1 Biomass energy conversion

There are multiple methods for the conversion of biomass energy. Generally, the biomass is transformed into a more easily manageable form (solid, liquid or gaseous bio-fuel) in which it is used [1, 3, 5]. Before proceeding with the analysis of the main modalities of biomass energy conversion, it is important to note that conver­sion is only one aspect of the wider problem, which includes, on one hand, the present reality or the eventual future situation where the biomasses are produced and, on the other hand, the possible utilization of the deliverable energies. The resulting circuit is depicted as follows:

Production-Collection-Conversion-Utilization

This has to be studied in an optimal context that includes extensive co-ordinated initiatives and interventions with both public and the entrepreneurial support. The biomass energy conversion processes are divided into biochemical and thermochemical processes [3-5, 34, 35]:

• Biochemical conversion processes allow to exploit the energy obtained through chemical reactions, due to the action of enzymes, fungi and micro-organisms, that take place in the biomass under particular conditions. These processes are suitable for those biomasses in which the C/N ratio is lower than 30 and the humidity at the time of collection is higher than 30%. Water cultivations that are appropriate for biochemical conversion include the by-products of some cul­tures (leaves and beet stems, vegetable garden, potato, etc.), livestock sewage wastes and some working wastes (pot ale, vegetation water, etc.) as well as the heterogeneous stored biomasses in the controlled biomasses.

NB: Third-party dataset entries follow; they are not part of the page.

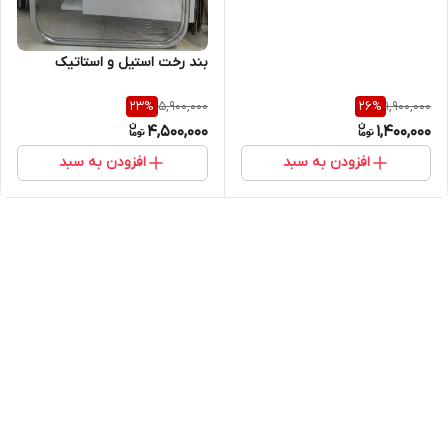
بند رخت استیل و استاتیک
5,900,000
1,900,000
23
%
26
%
4,500,000
1,400,000
افزودن به سبد
افزودن به سبد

• Thermochemical processes are based on the action of heat which allows the chemical reactions that are necessary to transform the material into energy to take place. These processes are suitable for products such as cellulose and wooden residuals in which the C/N ratio has values higher than 30 and the humidity content does go beyond 30%. The most appropriate biomasses for

thermochemical conversion processes are wood and all its by-products (sawdust, shavings, etc.), the most common cultural by-products of the lignocellulosic kind (straw of cereals and orchards, vine pruning residuals, etc.) and working wastes (such as husk, chaff, hulls, hazels).

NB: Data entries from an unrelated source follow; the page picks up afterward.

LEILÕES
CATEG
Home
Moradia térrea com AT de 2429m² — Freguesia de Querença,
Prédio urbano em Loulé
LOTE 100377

Of the several technologies available for energy conversion of biomasses, some of them can be considered to be at the development level to allow their utilization on an industrial scale, while others, on the contrary, need further experimentation to raise their efficiencies and reduce the energy conversion costs.

Usually, upstream, all the conversion processes require appropriate base material for pre-treatment, which can include water washing, drying with mechanical or thermal instruments (pressing), reduction into smaller dimensions, densification (pelletization and briquetting) and separation of the fibres (extraction with solvents). Even the final product, depending on its use, must be treated to separate them (e. g. from the substrate that does not react, catalysts, micro-organisms and solvents), purify them and concentrate them. Depending on the application, we resort to sedimentation, filtration, centrifugation, distillation, absorption and extraction with solvents [4].